Ich habe ja am 29.03.11 angefangen. Morgens erst mal anmelden, Formulare ausfuehllen usw. Nachmittags habe ich ja im Regen die Gibbons gefuettert. Schwere Koerbe mit Mangos und Guave geschleppt, gewaschen, geschnippelt, abgezaehlt, verteilt. Der Weg ist holprig und ein bisschen unwegsam. Es hat wie aus Eimern geschuettet und ich war trotz
Regencape bis auf die Unterhose nass. Gesehen hab ich auch nicht richtig, hab naemlich keine Scheibenwischer an der Brille.
Am 30.03.11 morgens wieder um 6.30 Uhr los... das gleiche wie am Tag zuvor. Mehr brauchte ich nicht machen, weil es so regnete, dass die Erde aufgeweicht ist und Sturzgefahr eines grossen Baumes bestand. Na ja, dachte ich, ist ja gar nicht so viel Arbeit... aber ich wurde eines Bessern belehrt!
Heute 31.03.11, wieder um 6.30 Uhr los, Gemuese waschen etc. und alles dokumentieren, wie viel Stuecke und so. Um 8 Uhr erstmal Fruehstueck. Um 9 Uhr gings dann richtig los! Alle Kaefige reinigen, d.h. mit einem Schaber unterdem Kaefig alle Essenreste, Blaetter und Gagga zusammen schaufeln und in einem Eimer sammeln. Dann mit Wasser den Kaefig abspritzen und den Boden auch. Zwischen durch den Eimer zum Kompost hiefen.
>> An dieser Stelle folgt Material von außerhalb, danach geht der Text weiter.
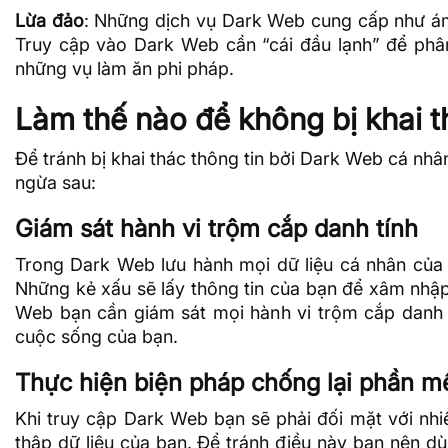
Lừa đảo
: Những dịch vụ Dark Web cung cấp như ám
Truy cập vào Dark Web cần “cái đầu lạnh” để phân 
những vụ làm ăn phi pháp.
Làm thế nào để không bị khai t
Để tránh bị khai thác thông tin bởi Dark Web cá nh
ngừa sau:
Giám sát hành vi trộm cắp danh tính
Trong Dark Web lưu hành mọi dữ liệu cá nhân của 
Những kẻ xấu sẽ lấy thông tin của bạn để xâm nhập 
Web bạn cần giám sát mọi hành vi trộm cắp danh tí
cuộc sống của bạn.
Thực hiện biện pháp chống lại phần m
Khi truy cập Dark Web bạn sẽ phải đối mặt với nhi
thập dữ liệu của bạn. Để tránh điều này bạn nên d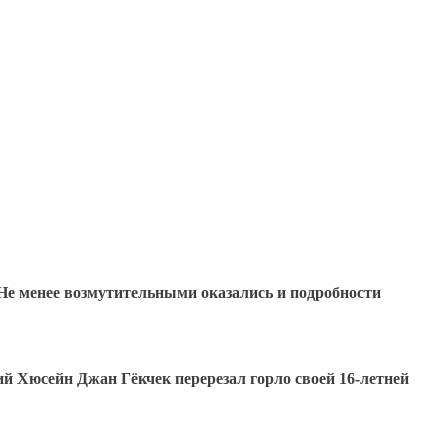
 Не менее возмутительными оказались и подробности
й Хюсейн Джан Гёкчек перерезал горло своей 16-летней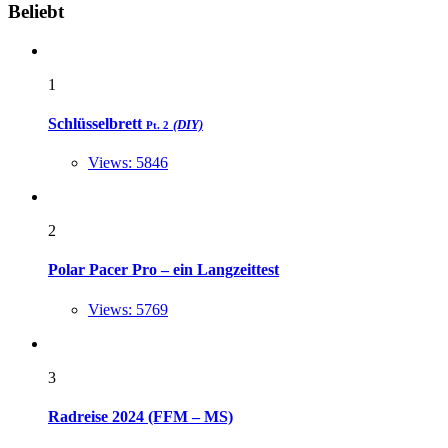
Widgets
Beliebt
1
Schlüsselbrett
(DIY)
Pt. 2
Views: 5846
2
Polar Pacer Pro – ein Langzeittest
Views: 5769
3
Radreise 2024 (FFM – MS)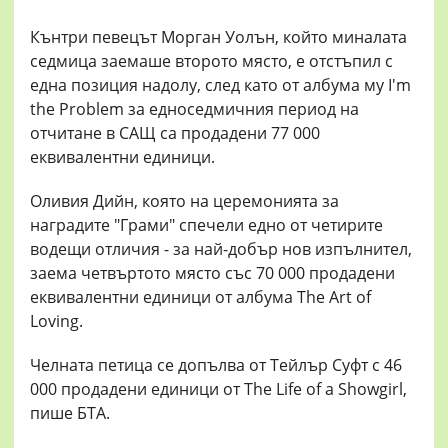
Кънтри певецът Морган Уолън, който миналата
седмица заемаше второто място, е отстъпил с
една позиция надолу, след като от албума му I'm
the Problem за едноседмичния период на
отчитане в САЩ са продадени 77 000
еквивалентни единици.
Оливия Дийн, която на церемонията за
наградите "Грами" спечели едно от четирите
водещи отличия - за най-добър нов изпълнител,
заема четвъртото място със 70 000 продадени
еквивалентни единици от албума The Art of
Loving.
Челната петица се допълва от Тейлър Суфт с 46
000 продадени единици от The Life of a Showgirl,
пише БТА.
Wir waren zu viert und es war echt anstrengend. Ich durfte dann noch den Healthcheck machen, d. h. Gibbons beobachten - Fell, Augen, Beine, Wunden, Benehmen - ob alles in Ordnung ist. Bei den weiblichen Gibbons muss ich die Weite der Vagina nach einer Skala beurteilen. So wird geprueft ob der Zyklus stimmt. Dann noch alle Essennaepfe und Wasserbehaelter einsammeln und desinfezieren. Um 12.30 waren wir fertig, normalerweise ist Mittagspause von 12.00 bis 12.50 Uhr (fahren sonst zurueck ins Office um dort in der Kueche zu essen, haben dann vor Ort gegessen) Weiter dann um 13 Uhr mit Obst waschen etc. letzte Malzeit. Arbeitsende 14.00 Uhr.
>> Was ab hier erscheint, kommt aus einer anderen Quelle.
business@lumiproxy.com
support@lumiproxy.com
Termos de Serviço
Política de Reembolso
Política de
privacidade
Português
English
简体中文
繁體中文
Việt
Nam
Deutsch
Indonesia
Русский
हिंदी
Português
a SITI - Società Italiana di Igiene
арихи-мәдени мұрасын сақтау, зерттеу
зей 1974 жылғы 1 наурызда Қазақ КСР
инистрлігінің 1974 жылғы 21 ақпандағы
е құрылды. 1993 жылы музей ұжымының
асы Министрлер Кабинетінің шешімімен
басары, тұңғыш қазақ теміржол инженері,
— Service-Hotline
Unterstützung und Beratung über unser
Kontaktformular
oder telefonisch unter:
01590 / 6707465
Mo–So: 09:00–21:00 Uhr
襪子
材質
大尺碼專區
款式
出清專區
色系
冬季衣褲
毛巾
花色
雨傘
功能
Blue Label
Das schreit nach Dusche! Obwohl es anstrengend ist, macht es wirklich Spass! Die Leute sind super nett und es ist einfach schoen in der Natur zu sein. Roch versucht mir alles gut zu erklaeren, aber es ist schwer fuer mich zu verstehen. Er ist sehr geduldig und sagt, er war frueher nicht der Betreuer der Volunteere und es ist auch fuer in schwer Englisch zu sprechen. Aber wir kommen gut klar. Heute musste ich 5 mal fragen, weil ich Group C nicht verstanden habe. Es hoerte sich fuer mich wie - Gupsi - an. Oh man, das tat mir voll leid. Aber am Ende war Roch ganz gluecklich und meinte wir hatten heute eine gute Konversation. Dann war ich auch gluecklich!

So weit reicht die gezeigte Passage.